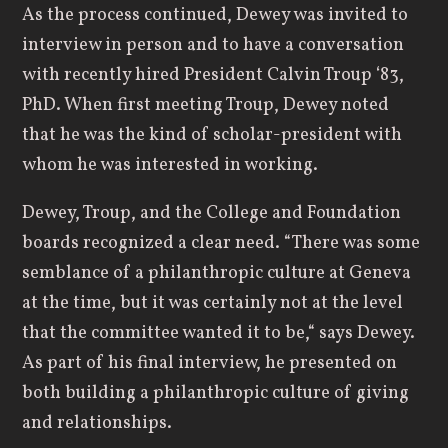
As the process continued, Dewey was invited to
interview in person and to have a conversation
with recently hired President Calvin Troup ‘83,
PhD. When first meeting Troup, Dewey noted
that he was the kind of scholar-president with
whom he was interested in working.
Dewey, Troup, and the College and Foundation
boards recognized a clear need. “There was some
semblance of a philanthropic culture at Geneva
at the time, but it was certainly not at the level
that the committee wanted it to be,“ says Dewey.
As part of his final interview, he presented on
both building a philanthropic culture of giving
and relationships.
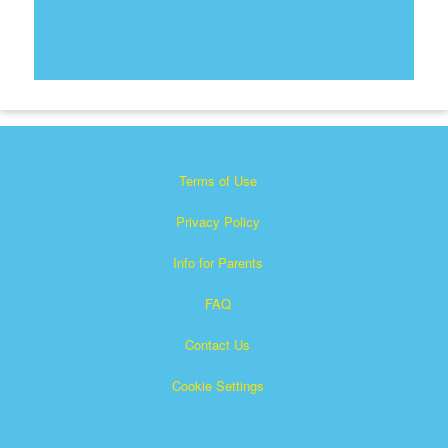
Terms of Use
Privacy Policy
Info for Parents
FAQ
Contact Us
Cookie Settings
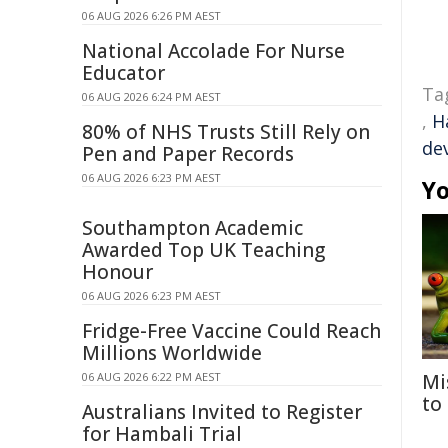
06 AUG 2026 6:26 PM AEST
National Accolade For Nurse
Educator
Ta
06 AUG 2026 6:24 PM AEST
,
H
80% of NHS Trusts Still Rely on
de
Pen and Paper Records
06 AUG 2026 6:23 PM AEST
Yo
Southampton Academic
Awarded Top UK Teaching
Honour
06 AUG 2026 6:23 PM AEST
Fridge-Free Vaccine Could Reach
Millions Worldwide
06 AUG 2026 6:22 PM AEST
Mi
to
Australians Invited to Register
for Hambali Trial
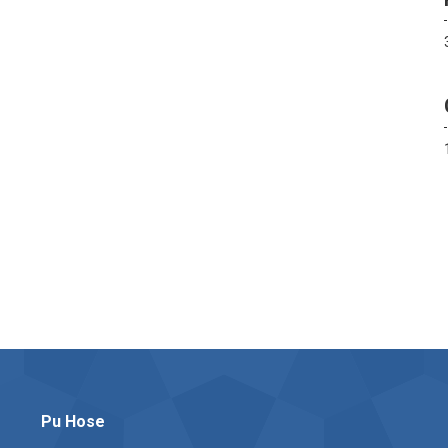
Pu Hose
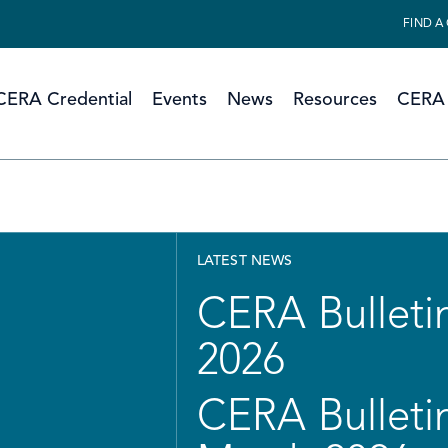
FIND A
CERA Credential
Events
News
Resources
CERA 
LATEST NEWS
CERA Bulletin
2026
CERA Bulletin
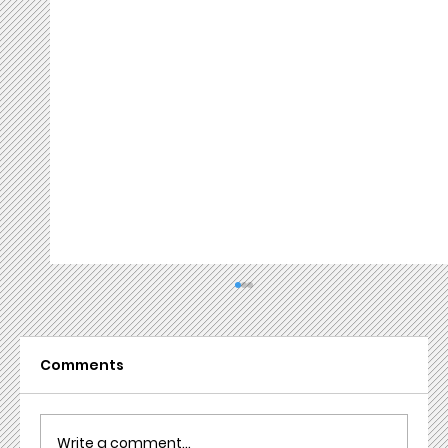
Comments
Write a comment...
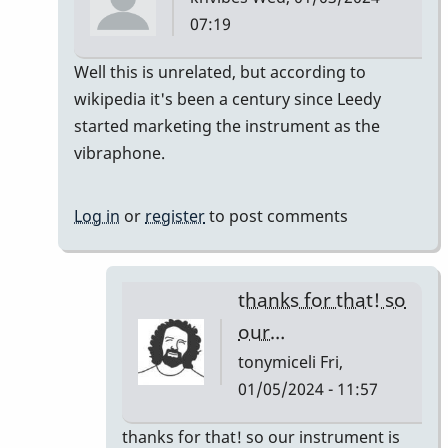
07:19
In
Well this is unrelated, but according to
reply
wikipedia it's been a century since Leedy
to
started marketing the instrument as the
It's
vibraphone.
like
a
Log in
or
register
to post comments
century
right?…
by
thanks for that! so
tonymiceli
our…
tonymiceli
Fri,
01/05/2024 - 11:57
In
thanks for that! so our instrument is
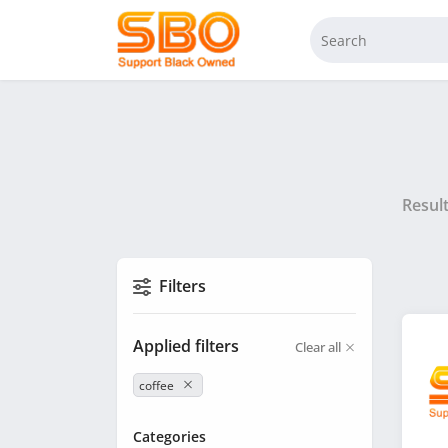
Resul
Filters
Applied filters
Clear all
coffee
Categories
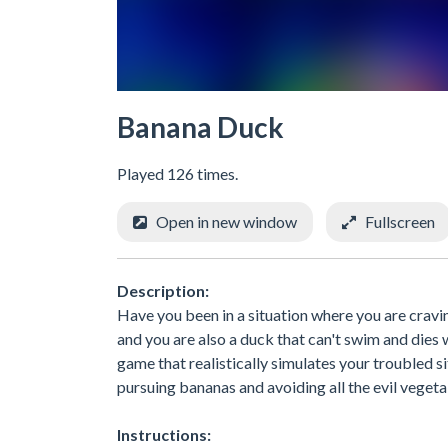
Banana Duck
Played 126 times.
Open in new window
Fullscreen
Description:
Have you been in a situation where you are cravin
and you are also a duck that can't swim and dies w
game that realistically simulates your troubled s
pursuing bananas and avoiding all the evil vegeta
Instructions:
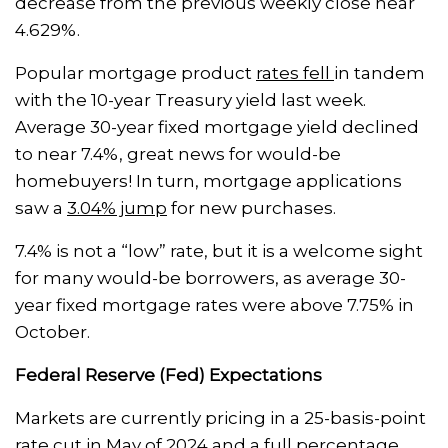
decrease from the previous weekly close near
4.629%.
Popular mortgage product
rates fell
in tandem
with the 10-year Treasury yield last week.
Average 30-year fixed mortgage yield declined
to near 7.4%, great news for would-be
homebuyers! In turn, mortgage applications
saw a
3.04% jump
for new purchases.
7.4% is not a “low” rate, but it is a welcome sight
for many would-be borrowers, as average 30-
year fixed mortgage rates were above 7.75% in
October.
Federal Reserve (Fed) Expectations
Markets are currently pricing in a 25-basis-point
rate cut in May of 2024 and a full percentage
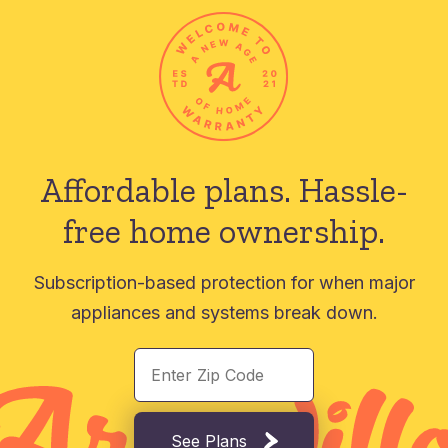
Affordable plans.
Hassle-
free home ownership.
Subscription-based protection for when major
appliances and systems break down.
See Plans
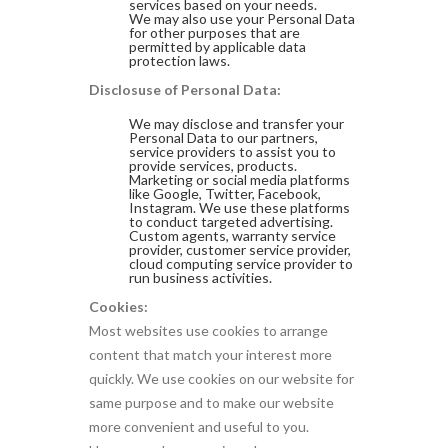
services based on your needs.
We may also use your Personal Data
for other purposes that are
permitted by applicable data
protection laws.
Disclosuse of Personal Data:
We may disclose and transfer your
Personal Data to our partners,
service providers to assist you to
provide services, products.
Marketing or social media platforms
like Google, Twitter, Facebook,
Instagram. We use these platforms
to conduct targeted advertising.
Custom agents, warranty service
provider, customer service provider,
cloud computing service provider to
run business activities.
Cookies:
Most websites use cookies to arrange
content that match your interest more
quickly. We use cookies on our website for
same purpose and to make our website
more convenient and useful to you.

****

EXERCISE BRIEF: Please copy out from the data above, without any picture, exactly the lines running from the one that holds "free home ownership." through the one that holds "to conduct targeted advertising.", and nothing beyond them.

ANSWER SPACE:
free home ownership.
Subscription-based protection for when major
appliances and systems break down.
See Plans
services based on your needs.
We may also use your Personal Data
for other purposes that are
permitted by applicable data
protection laws.
Disclosuse of Personal Data:
We may disclose and transfer your
Personal Data to our partners,
service providers to assist you to
provide services, products.
Marketing or social media platforms
like Google, Twitter, Facebook,
Instagram. We use these platforms
to conduct targeted advertising.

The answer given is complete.